James Forsyth James Forsyth

How to fix the protocol

The blame game between London and Brussels over the Northern Ireland protocol obscures the fact that there are solutions waiting to be found. There are, as I say in the Times today, ways to reform the protocol and better protect the Good Friday Agreement while not threatening the integrity of the single market.

Three changes would render the protocol far more acceptable

Three changes would render the protocol far more acceptable and would better position it to withstand the undoubted pressures it will come under when the EU and UK start to diverge their regulations. 

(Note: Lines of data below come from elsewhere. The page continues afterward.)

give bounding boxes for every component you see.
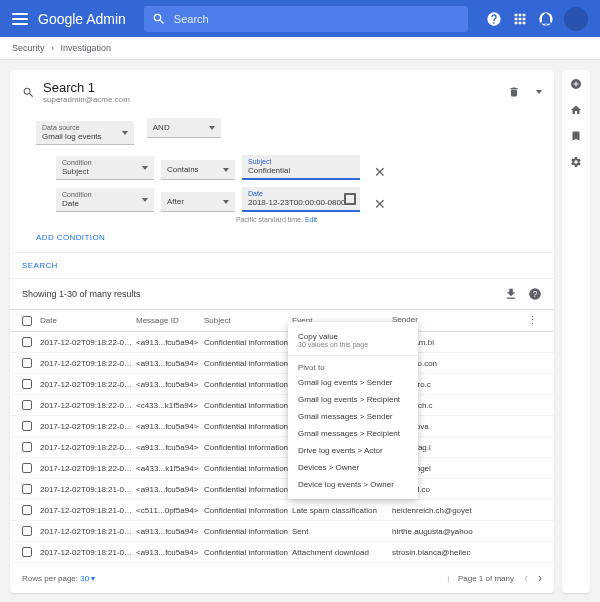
- row-checkbox[interactable]: [22, 337, 32, 347]
- search-button[interactable]: SEARCH: [10, 252, 554, 278]
- table-row[interactable]: 2017-12-02T09:18:21-0800<a913...fcu5a94>…: [10, 521, 554, 542]
- logo-google: Google: [38, 11, 83, 27]
- cell-subject: Confidential information: [204, 506, 292, 515]
- row-checkbox[interactable]: [22, 547, 32, 557]
- global-search[interactable]: [144, 6, 468, 32]
- menu-item[interactable]: Gmail messages > Recipient: [288, 425, 418, 442]
- breadcrumb-root[interactable]: Security: [12, 43, 45, 53]
- row-checkbox[interactable]: [22, 484, 32, 494]
- cell-subject: Confidential information: [204, 338, 292, 347]
- help-icon[interactable]: [486, 11, 502, 27]
- condition-row: ConditionSubject Contains Subject Confid…: [56, 155, 528, 180]
- condition-row: ConditionDate After Date 2018-12-23T00:0…: [56, 187, 528, 212]
- data-source-label: Data source: [42, 124, 102, 131]
- download-icon[interactable]: [504, 287, 518, 301]
- row-checkbox[interactable]: [22, 463, 32, 473]
- cell-message-id: <c433...k1f5a94>: [136, 401, 204, 410]
- gear-icon[interactable]: [570, 156, 582, 168]
- column-date[interactable]: Date: [40, 316, 136, 325]
- column-menu-icon[interactable]: ⋮: [527, 315, 538, 326]
- menu-item[interactable]: Gmail log events > Recipient: [288, 391, 418, 408]
- row-checkbox[interactable]: [22, 400, 32, 410]
- table-row[interactable]: 2017-12-02T09:18:22-0800<a913...fcu5a94>…: [10, 416, 554, 437]
- investigation-card: Search 1 superadmin@acme.com Data source…: [10, 70, 554, 593]
- column-subject[interactable]: Subject: [204, 316, 292, 325]
- row-checkbox[interactable]: [22, 526, 32, 536]
- side-toolbar: [562, 70, 590, 593]
- app-header: Google Admin: [0, 0, 600, 37]
- table-row[interactable]: 2017-12-02T09:18:22-0800<a913...fcu5a94>…: [10, 437, 554, 458]
- chevron-down-icon: [142, 198, 148, 202]
- search-input[interactable]: [174, 13, 460, 25]
- cell-date: 2017-12-02T09:18:22-0800: [40, 422, 136, 431]
- svg-text:?: ?: [533, 290, 538, 299]
- rows-per-page-label: Rows per page:: [22, 574, 78, 583]
- row-checkbox[interactable]: [22, 442, 32, 452]
- results-summary-bar: Showing 1-30 of many results ?: [10, 278, 554, 309]
- table-row[interactable]: 2017-12-02T09:18:22-0800<a913...fcu5a94>…: [10, 374, 554, 395]
- row-checkbox[interactable]: [22, 421, 32, 431]
- cell-sender: hirthe.augusta@yahoo: [392, 527, 542, 536]
- data-source-select[interactable]: Data source Gmail log events: [36, 121, 134, 145]
- condition-operator-select[interactable]: Contains: [161, 160, 235, 180]
- condition-date-input[interactable]: Date 2018-12-23T00:00:00-0800: [242, 187, 360, 212]
- remove-condition-button[interactable]: ✕: [373, 164, 387, 180]
- chevron-down-icon: [223, 200, 229, 204]
- cell-subject: Confidential information: [204, 359, 292, 368]
- row-checkbox[interactable]: [22, 379, 32, 389]
- cell-subject: Confidential information: [204, 443, 292, 452]
- row-checkbox[interactable]: [22, 505, 32, 515]
- condition-field-select[interactable]: ConditionSubject: [56, 156, 154, 180]
- table-row[interactable]: 2017-12-02T09:18:22-0800<a433...k1f5a94>…: [10, 458, 554, 479]
- table-row[interactable]: 2017-12-02T09:18:22-0800<a913...fcu5a94>…: [10, 332, 554, 353]
- menu-item[interactable]: Devices > Owner: [288, 459, 418, 476]
- table-row[interactable]: 2017-12-02T09:18:22-0800<c433...k1f5a94>…: [10, 395, 554, 416]
- condition-value-input[interactable]: Subject Confidential: [242, 155, 360, 180]
- delete-icon[interactable]: [508, 86, 520, 98]
- chevron-down-icon: [223, 168, 229, 172]
- apps-icon[interactable]: [512, 11, 528, 27]
- cell-event: Late spam classification: [292, 506, 392, 515]
- select-all-checkbox[interactable]: [22, 316, 32, 326]
- avatar[interactable]: [564, 7, 588, 31]
- menu-item[interactable]: Gmail messages > Sender: [288, 408, 418, 425]
- remove-condition-button[interactable]: ✕: [373, 196, 387, 212]
- help-icon[interactable]: ?: [528, 287, 542, 301]
- cell-event: Attachment download: [292, 548, 392, 557]
- query-builder: Data source Gmail log events AND Conditi…: [10, 114, 554, 252]
- row-checkbox[interactable]: [22, 358, 32, 368]
- first-page-button[interactable]: |‹: [447, 574, 448, 583]
- menu-item[interactable]: Device log events > Owner: [288, 476, 418, 493]
- calendar-icon[interactable]: [344, 193, 356, 205]
- next-page-button[interactable]: ›: [538, 571, 542, 585]
- menu-item[interactable]: Gmail log events > Sender: [288, 374, 418, 391]
- search-owner-email: superadmin@acme.com: [43, 95, 500, 104]
- menu-copy-value[interactable]: Copy value 30 values on this page: [288, 328, 418, 352]
- logo-admin: Admin: [86, 11, 126, 27]
- add-condition-button[interactable]: ADD CONDITION: [36, 233, 528, 242]
- bookmark-icon[interactable]: [570, 130, 582, 142]
- table-row[interactable]: 2017-12-02T09:18:21-0800<a913...fcu5a94>…: [10, 542, 554, 563]
- expand-icon[interactable]: [536, 90, 542, 94]
- table-row[interactable]: 2017-12-02T09:18:22-0800<a913...fcu5a94>…: [10, 353, 554, 374]
- notifications-icon[interactable]: [538, 11, 554, 27]
- condition-operator-select[interactable]: After: [161, 192, 235, 212]
- menu-icon[interactable]: [12, 13, 28, 25]
- chevron-right-icon: ›: [51, 43, 54, 53]
- condition-field-select[interactable]: ConditionDate: [56, 188, 154, 212]
- cell-date: 2017-12-02T09:18:22-0800: [40, 464, 136, 473]
- rows-per-page-select[interactable]: 30 ▾: [80, 574, 95, 583]
- operator-and[interactable]: AND: [147, 118, 221, 138]
- cell-subject: Confidential information: [204, 527, 292, 536]
- prev-page-button[interactable]: ‹: [524, 571, 528, 585]
- column-message-id[interactable]: Message ID: [136, 316, 204, 325]
- cell-date: 2017-12-02T09:18:21-0800: [40, 506, 136, 515]
- menu-item[interactable]: Drive log events > Actor: [288, 442, 418, 459]
- add-icon[interactable]: [570, 78, 582, 90]
- table-row[interactable]: 2017-12-02T09:18:21-0800<c511...0pf5a94>…: [10, 500, 554, 521]
- edit-timezone-link[interactable]: Edit: [305, 216, 317, 223]
- column-context-menu: Copy value 30 values on this page Pivot …: [288, 322, 418, 499]
- table-row[interactable]: 2017-12-02T09:18:21-0800<a913...fcu5a94>…: [10, 479, 554, 500]
- cell-date: 2017-12-02T09:18:22-0800: [40, 443, 136, 452]
- home-icon[interactable]: [570, 104, 582, 116]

The first of these is a trusted trader scheme for food. This would allow registered suppliers to move goods — including, yes, sausages — from Great Britain to Northern Ireland without checks. The likes of Sainsbury’s can be trusted to make sure that British bangers are bought in the province rather than finding their way to the shelves of shops in Drogheda. A trusted trader scheme would not remove the trade boundary in the Irish Sea for British firms that supply Northern Ireland on an occasional and speculative basis. But it would keep culturally significant British foods in supermarkets and reduce the number of checks.

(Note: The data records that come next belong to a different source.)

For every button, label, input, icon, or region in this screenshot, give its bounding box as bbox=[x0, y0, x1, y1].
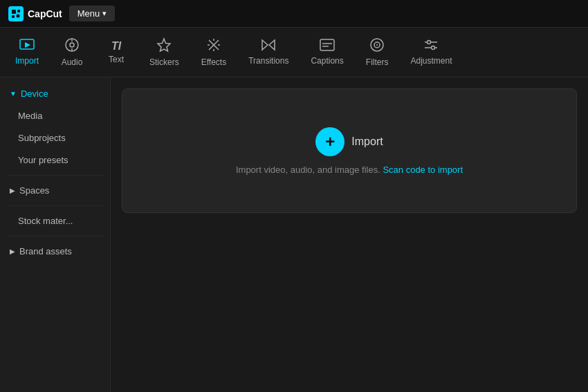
sidebar-device-label: Device bbox=[21, 88, 48, 99]
sidebar-spaces-label: Spaces bbox=[19, 185, 49, 196]
svg-point-7 bbox=[70, 43, 74, 47]
tab-transitions-label: Transitions bbox=[248, 56, 288, 66]
device-arrow-icon: ▼ bbox=[10, 90, 17, 97]
effects-icon bbox=[206, 37, 221, 55]
svg-rect-13 bbox=[320, 39, 334, 50]
brand-arrow-icon: ▶ bbox=[10, 248, 15, 255]
import-zone[interactable]: + Import Import video, audio, and image … bbox=[122, 88, 577, 213]
adjustment-icon bbox=[423, 39, 439, 53]
svg-marker-12 bbox=[269, 40, 275, 50]
tab-adjustment[interactable]: Adjustment bbox=[401, 33, 461, 71]
tab-import[interactable]: Import bbox=[6, 33, 48, 71]
svg-marker-10 bbox=[158, 39, 170, 51]
logo: CapCut bbox=[8, 6, 62, 21]
tab-stickers-label: Stickers bbox=[149, 57, 179, 67]
svg-marker-5 bbox=[25, 42, 30, 48]
import-title: Import bbox=[351, 136, 383, 148]
sidebar: ▼ Device Media Subprojects Your presets … bbox=[0, 77, 111, 392]
import-plus-button[interactable]: + bbox=[315, 127, 344, 156]
sidebar-divider-3 bbox=[7, 236, 103, 236]
scan-code-link[interactable]: Scan code to import bbox=[383, 165, 463, 175]
sidebar-section-spaces[interactable]: ▶ Spaces bbox=[0, 180, 110, 201]
tab-adjustment-label: Adjustment bbox=[410, 56, 452, 66]
tab-import-label: Import bbox=[15, 56, 39, 66]
sidebar-divider-2 bbox=[7, 205, 103, 206]
import-icon bbox=[19, 39, 35, 53]
svg-point-21 bbox=[428, 41, 431, 44]
tab-filters-label: Filters bbox=[366, 57, 389, 67]
import-subtitle: Import video, audio, and image files. Sc… bbox=[236, 165, 463, 175]
tab-captions-label: Captions bbox=[311, 56, 343, 66]
filters-icon bbox=[369, 37, 385, 55]
sidebar-brand-label: Brand assets bbox=[19, 246, 72, 256]
svg-point-22 bbox=[432, 46, 435, 50]
audio-icon bbox=[64, 37, 80, 55]
nav-tabs: Import Audio TI Text Stickers bbox=[0, 28, 588, 77]
sidebar-section-brand[interactable]: ▶ Brand assets bbox=[0, 241, 110, 262]
transitions-icon bbox=[261, 39, 276, 53]
sidebar-section-device[interactable]: ▼ Device bbox=[0, 83, 110, 104]
captions-icon bbox=[320, 39, 335, 53]
sidebar-item-subprojects[interactable]: Subprojects bbox=[4, 127, 106, 149]
sidebar-item-stock[interactable]: Stock mater... bbox=[4, 210, 106, 232]
spaces-arrow-icon: ▶ bbox=[10, 187, 15, 194]
tab-text[interactable]: TI Text bbox=[95, 35, 137, 70]
tab-audio-label: Audio bbox=[62, 57, 83, 67]
tab-effects-label: Effects bbox=[201, 57, 226, 67]
sidebar-item-media[interactable]: Media bbox=[4, 105, 106, 127]
text-icon: TI bbox=[111, 41, 121, 52]
topbar: CapCut Menu bbox=[0, 0, 588, 28]
logo-icon bbox=[8, 6, 24, 21]
tab-effects[interactable]: Effects bbox=[192, 32, 236, 73]
stickers-icon bbox=[156, 37, 172, 55]
svg-rect-0 bbox=[12, 10, 16, 14]
tab-transitions[interactable]: Transitions bbox=[239, 33, 298, 71]
app-name: CapCut bbox=[28, 8, 62, 19]
svg-point-18 bbox=[376, 44, 378, 46]
svg-marker-11 bbox=[262, 40, 268, 50]
svg-point-3 bbox=[17, 14, 20, 17]
svg-rect-1 bbox=[17, 10, 20, 12]
main-layout: ▼ Device Media Subprojects Your presets … bbox=[0, 77, 588, 392]
tab-audio[interactable]: Audio bbox=[51, 32, 93, 73]
tab-captions[interactable]: Captions bbox=[301, 33, 353, 71]
svg-rect-2 bbox=[12, 15, 15, 18]
sidebar-divider-1 bbox=[7, 175, 103, 176]
menu-button[interactable]: Menu bbox=[69, 6, 116, 21]
content-area: + Import Import video, audio, and image … bbox=[111, 77, 588, 392]
tab-text-label: Text bbox=[109, 55, 124, 64]
tab-stickers[interactable]: Stickers bbox=[140, 32, 189, 73]
tab-filters[interactable]: Filters bbox=[356, 32, 398, 73]
sidebar-item-your-presets[interactable]: Your presets bbox=[4, 149, 106, 171]
import-title-row: + Import bbox=[315, 127, 383, 156]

Second, the protocol already ‘respects the essential state functions’ of the UK. But it doesn’t define them. So British officials have been hesitant about using this provision. If the two sides made explicit that the protection of public health was an essential state function of the UK it would go a very long way towards solving the issue of medicines.

The third change would be the biggest concession that Brussels would have to make. It would be to exempt small parcels from the checks.